The most damaging thing you learned in school wasn't something you learned in any specific class. It was learning to get good grades.
When I was in college, a particularly earnest philosophy grad student once told me that he never cared what grade he got in a class, only what he learned in it. This stuck in my mind because it was the only time I ever heard anyone say such a thing.
For me, as for most students, the measurement of what I was learning completely dominated actual learning in college. I was fairly earnest; I was genuinely interested in most of the classes I took, and I worked hard. And yet I worked by far the hardest when I was studying for a test.

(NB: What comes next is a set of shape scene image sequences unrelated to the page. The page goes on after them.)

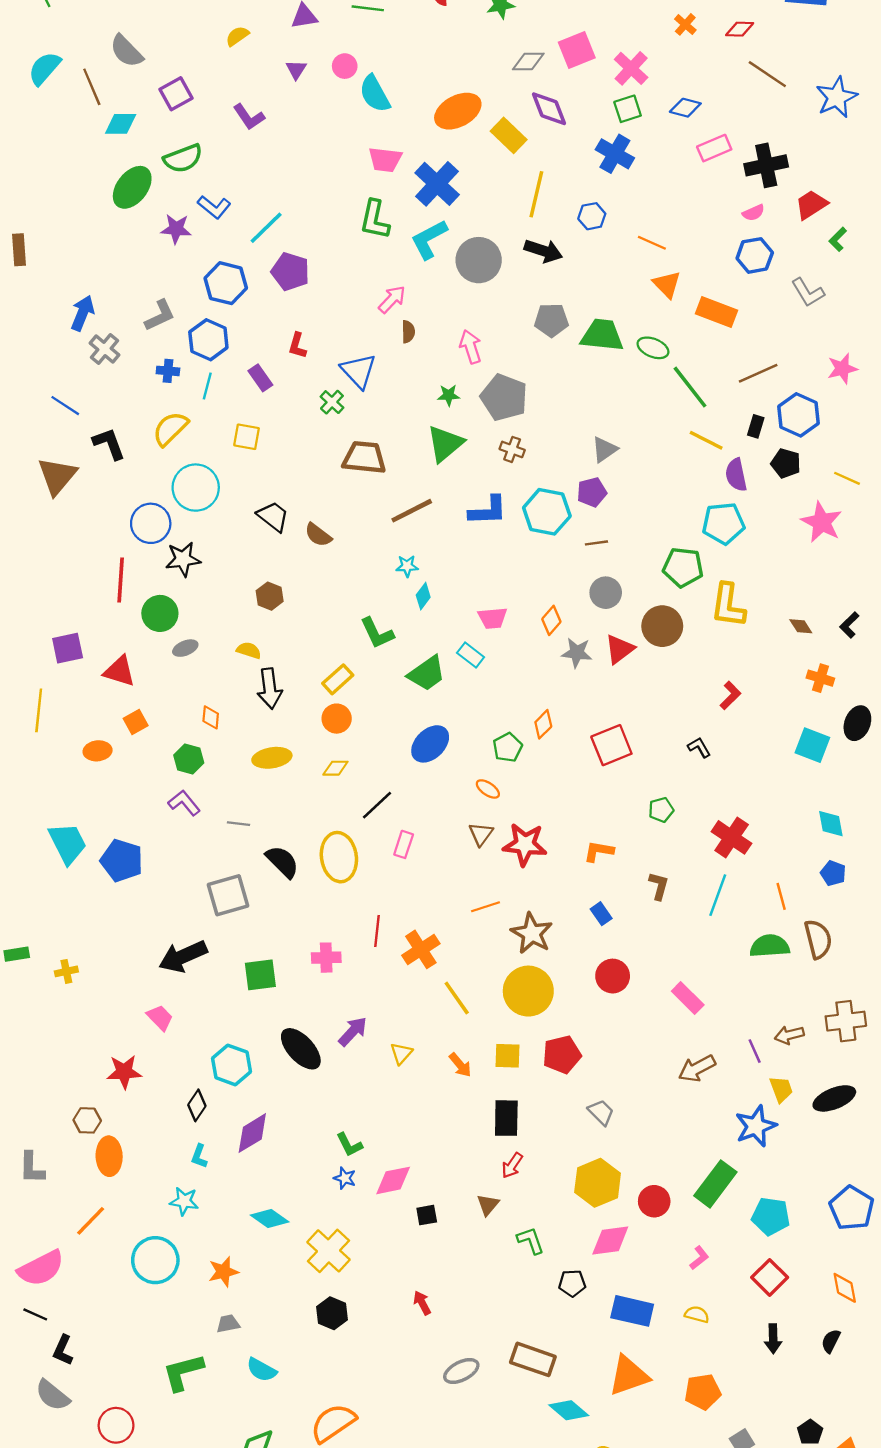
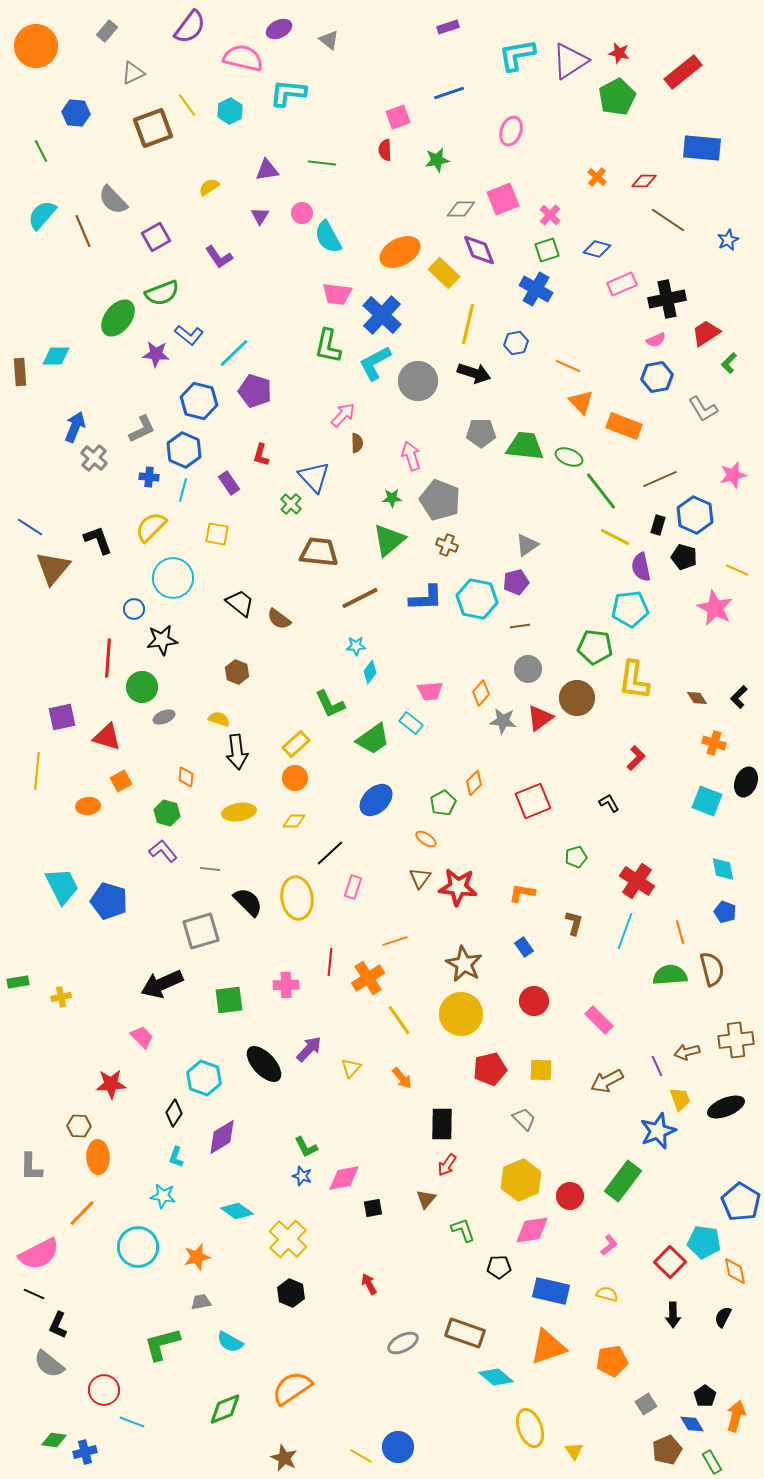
pink cross: (631, 68) -> (550, 215), size x0.7
blue star: (837, 97) -> (728, 240), size x0.6
cyan diamond: (121, 124) -> (56, 356), moved
blue line: (65, 406) -> (30, 527), moved
blue circle: (151, 523) -> (134, 609), size x0.6
orange line: (486, 907) -> (395, 941), moved
yellow square: (508, 1056) -> (541, 1070), moved
cyan pentagon: (771, 1216) -> (704, 1242), moved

In theory, tests are merely what their name implies: tests of what you've learned in the class. In theory you shouldn't have to prepare for a test in a class any more than you have to prepare for a blood test. In theory you learn from taking the class, from going to the lectures and doing the reading and/or assignments, and the test that comes afterward merely measures how well you learned.
In practice, as almost everyone reading this will know, things are so different that hearing this explanation of how classes and tests are meant to work is like hearing the etymology of a word whose meaning has changed completely. In practice, the phrase "studying for a test" was almost redundant, because that was when one really studied. The difference between diligent and slack students was that the former studied hard for tests and the latter didn't. No one was pulling all-nighters two weeks into the semester.
Even though I was a diligent student, almost all the work I did in school was aimed at getting a good grade on something.
To many people, it would seem strange that the preceding sentence has a "though" in it. Aren't I merely stating a tautology? Isn't that what a diligent student is, a straight-A student? That's how deeply the conflation of learning with grades has infused our culture.